Domain Controller Certificate Management

Identity as a Service now allows a customer to issue and domain controller certificates when using a PKIaaS CA.

Reset Mail Server

A new "Reset Mail Server" action has been added to the tenant list of service providers. This action allows a service provider to reset the Mail Server configuration of a tenant back to the default IDaaS mail server.

Temporary Access Code Admin. Contact Message

A message telling the end user to contact their administrator to receive their temporary access code can now be enabled in the Temporary Access Code policy. When enabled, a message displays on the Temporary Access Code login page during authentication.

SAML Application Improvements

The following improvements have been made to SAML applications:

• A new action "IDP initiated URLs" has been added to the SAML application list. This action lists the URLs for the SAML application and all of the defined relays states. It also provides an option for the administrator export them.
• On the application setup page there is now an Enable/Disable option for each relay state. Disabled relay states do not appear on the user's available application page.
• When exporting SAML metadata, there is now an option to specify the lifetime of the metadata.
• When defining attribute values for SAML applications, regular expressions can now be defined to filter values or to parse out a portion of the value. IDaaS Support user attribute manipulation before sending back the value for SAML applications.

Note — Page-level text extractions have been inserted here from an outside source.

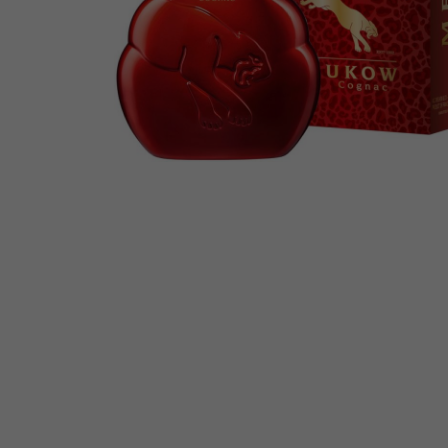
KONIAK MEUKOW D
LUXE 0,7L 40%
FRANCJA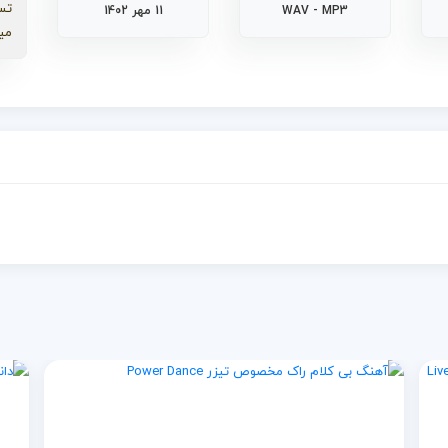
تس
WAV - MP3
11 مهر 1402
می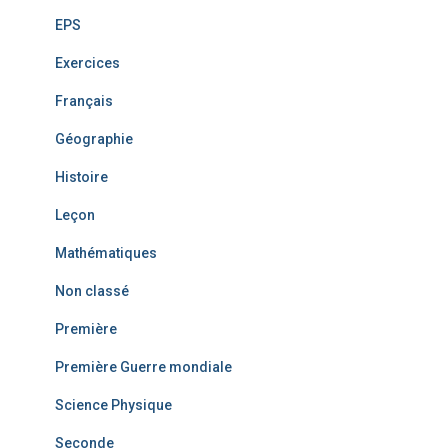
EPS
Exercices
Français
Géographie
Histoire
Leçon
Mathématiques
Non classé
Première
Première Guerre mondiale
Science Physique
Seconde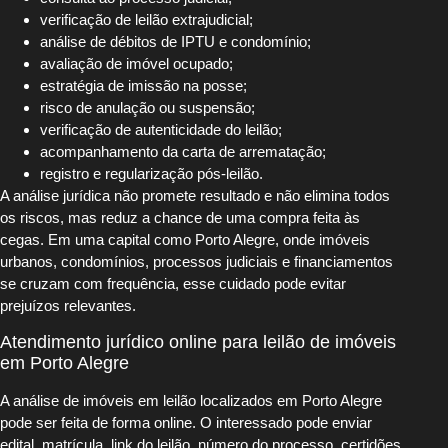
verificação de leilão extrajudicial;
análise de débitos de IPTU e condomínio;
avaliação de imóvel ocupado;
estratégia de imissão na posse;
risco de anulação ou suspensão;
verificação de autenticidade do leilão;
acompanhamento da carta de arrematação;
registro e regularização pós-leilão.
A análise jurídica não promete resultado e não elimina todos
os riscos, mas reduz a chance de uma compra feita às
cegas. Em uma capital como Porto Alegre, onde imóveis
urbanos, condomínios, processos judiciais e financiamentos
se cruzam com frequência, esse cuidado pode evitar
prejuízos relevantes.
Atendimento jurídico online para leilão de imóveis
em Porto Alegre
A análise de imóveis em leilão localizados em Porto Alegre
pode ser feita de forma online. O interessado pode enviar
edital, matrícula, link do leilão, número do processo, certidões,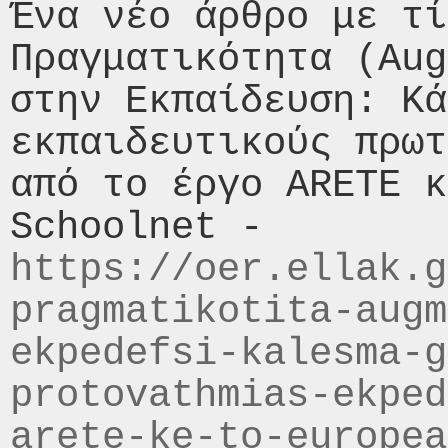
Ένα νέο άρθρο με τί
Πραγματικότητα (Aug
στην Εκπαίδευση: Κά
εκπαιδευτικούς πρωτ
από τo έργο ARETE κ
Schoolnet - 
https://oer.ellak.g
pragmatikotita-augm
ekpedefsi-kalesma-g
protovathmias-ekped
arete-ke-to-europea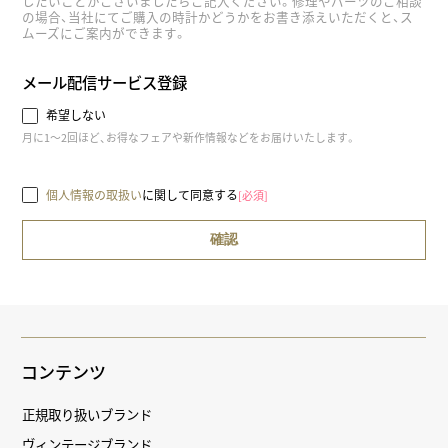
したいことがございましたらご記入ください。修理やパーツのご相談
の場合、当社にてご購入の時計かどうかをお書き添えいただくと、ス
ムーズにご案内ができます。
メール配信サービス登録
希望しない
月に1～2回ほど、お得なフェアや新作情報などをお届けいたします。
個人情報の取扱い
に関して同意する
[必須]
コンテンツ
正規取り扱いブランド
ヴィンテージブランド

Enterprise Service Gateway CA Gateway and Microsoft Certificate Authority Proxy Upgrades

The Enterprise Service Gateway CA Gateway Service and the Microsoft Certificate Authority (CA) Proxy have both been upgraded to versions 2.5.2. If you are using a Microsoft CA with Smart Credentials, you should upgrade the Microsoft Proxy to 2.5.2 and the Enterprise Service Gateway to 5.23.

See the Administration Guide for complete details on how to upgrade your Microsoft CA Proxy.

• Admin Guide

OIDC/OAuth Device Code Application Support

Identity as a Service now supports OIDC/OAuth device code flow applications.

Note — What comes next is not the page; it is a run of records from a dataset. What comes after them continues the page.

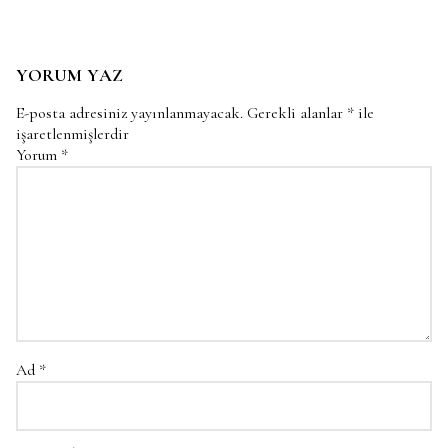
YORUM YAZ
E-posta adresiniz yayınlanmayacak.
Gerekli alanlar
*
ile
işaretlenmişlerdir
Yorum
*
Ad
*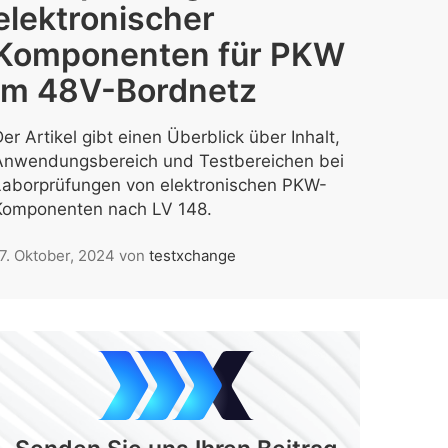
elektronischer
Komponenten für PKW
im 48V-Bordnetz
er Artikel gibt einen Überblick über Inhalt,
Anwendungsbereich und Testbereichen bei
Laborprüfungen von elektronischen PKW-
Komponenten nach LV 148.
7. Oktober, 2024
von
testxchange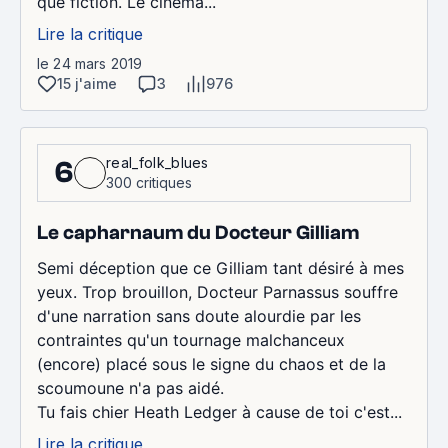
que fiction. Le cinéma...
Lire la critique
le 24 mars 2019
15 j'aime
3
976
real_folk_blues
6
300 critiques
Le capharnaum du Docteur Gilliam
Semi déception que ce Gilliam tant désiré à mes
yeux. Trop brouillon, Docteur Parnassus souffre
d'une narration sans doute alourdie par les
contraintes qu'un tournage malchanceux
(encore) placé sous le signe du chaos et de la
scoumoune n'a pas aidé.
Tu fais chier Heath Ledger à cause de toi c'est...
Lire la critique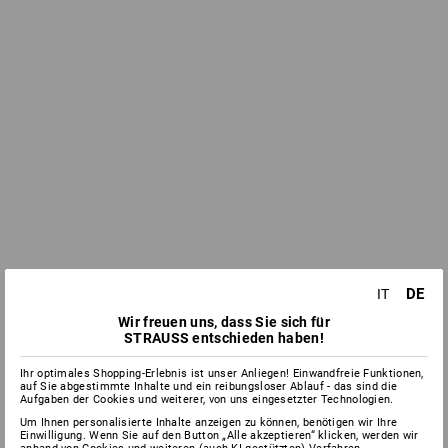
DE
IT
Wir freuen uns, dass Sie sich für
STRAUSS entschieden haben!
Ihr optimales Shopping-Erlebnis ist unser Anliegen! Einwandfreie Funktionen,
auf Sie abgestimmte Inhalte und ein reibungsloser Ablauf - das sind die
Aufgaben der Cookies und weiterer, von uns eingesetzter Technologien.
Um Ihnen personalisierte Inhalte anzeigen zu können, benötigen wir Ihre
Einwilligung. Wenn Sie auf den Button „Alle akzeptieren“ klicken, werden wir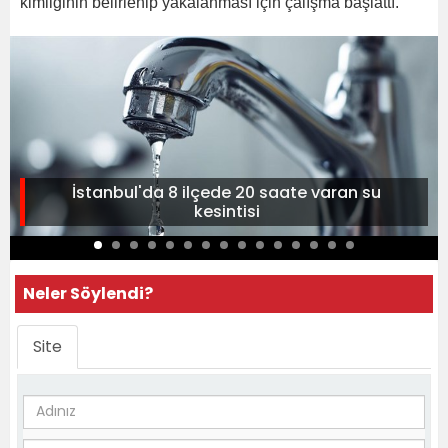
kimliğinin belirlenip yakalanması için çalışma başlattı.
İstanbul'da 8 ilçede 20 saate varan su
kesintisi
Neler Söylendi?
Site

The following OIDC/OAuth endpoint has been added for a client application to initiate the device code flow:

• /api/oidc/devicecode

New SAML Integrations

A new SAML application template has been added for ADP.

Fixed in this release

The following issues have been fixed in this release.

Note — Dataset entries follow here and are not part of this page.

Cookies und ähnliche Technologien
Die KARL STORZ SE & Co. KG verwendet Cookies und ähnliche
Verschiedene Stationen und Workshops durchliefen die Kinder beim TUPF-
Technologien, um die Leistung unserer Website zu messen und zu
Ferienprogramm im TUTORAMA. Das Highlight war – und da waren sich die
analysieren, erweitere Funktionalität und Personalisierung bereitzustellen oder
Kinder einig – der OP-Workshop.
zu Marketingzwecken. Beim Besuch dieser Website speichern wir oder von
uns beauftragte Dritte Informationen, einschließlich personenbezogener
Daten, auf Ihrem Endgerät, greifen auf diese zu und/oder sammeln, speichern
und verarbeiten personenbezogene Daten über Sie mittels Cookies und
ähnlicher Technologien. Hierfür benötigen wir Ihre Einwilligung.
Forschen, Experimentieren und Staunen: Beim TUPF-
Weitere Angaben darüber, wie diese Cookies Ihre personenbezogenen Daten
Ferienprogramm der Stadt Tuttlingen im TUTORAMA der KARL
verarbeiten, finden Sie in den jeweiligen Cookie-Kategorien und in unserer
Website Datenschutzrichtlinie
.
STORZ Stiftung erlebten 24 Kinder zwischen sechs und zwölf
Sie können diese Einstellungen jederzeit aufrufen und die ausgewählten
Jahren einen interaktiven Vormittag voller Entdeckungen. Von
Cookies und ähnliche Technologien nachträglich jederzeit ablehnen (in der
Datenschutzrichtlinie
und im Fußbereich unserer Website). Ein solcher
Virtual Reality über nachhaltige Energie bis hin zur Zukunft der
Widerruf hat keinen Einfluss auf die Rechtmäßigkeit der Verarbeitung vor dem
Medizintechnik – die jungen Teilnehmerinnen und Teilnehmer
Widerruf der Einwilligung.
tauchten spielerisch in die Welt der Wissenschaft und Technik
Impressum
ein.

1. The SIEM agent on the gateway has been enhanced to better handle a large backlog of audits. (27189)
2. The SIEM agent on the gateway now includes modified attributes in the information logged to the SIEM. (27812)
3. A new password specified in the authentication API was ignored unless the current password was expired or set by an administrator for forced update. Now the password can be changed at any time as long as the minimum lifetime of the existing password has passed. (27333)
4. Group filtering in the Directory sync agent on the gateway did not work in some situations due to a case mismatch between the group names defined in the filter and the group names defined in the directory. (27400)
5. The Update KBA Questions dialog in the Admin portal has been refreshed. The old table layout has been replaced with new UI components. (27180)
6. The full name appears in the email notification when a user updates their contact information. (26901)
7. Country flags have been added next to the user's delivery contact information. (27078)
8. Help Desk Administrators are now able to unlock individual accounts. (27560)
9. Users are no longer redirected to My Profile page when refreshing on the following pages: Authorization, Identity Providers, and IP Lists. (27488)

Changes to Identity as a Service APIs

The following models have been added to the Authentication API:

• TempAccessCodeChallenge includes information about a temporary access code, including a flag indicating if the admin. contact message should be displayed.

The following changes have been made to existing models in the Authentication API.

• tempAccessCodeChallenge has been added to AuthenticatedResponse. This value is an instance of TempAccessCodeChallenge and is populated for the response to a temporary access code challenge.

Enterprise Service Gateway Deprecation

Entrust will only support the last four releases of the Enterprise Service Gateway (the current version 5.23 and the three previous releases 5.20, 5.21 and 5.22). Entrust recommends that customers always upgrade their Enterprise Service Gateway to the latest release because each release contains security updates to the Enterprise Service Gateway O/S.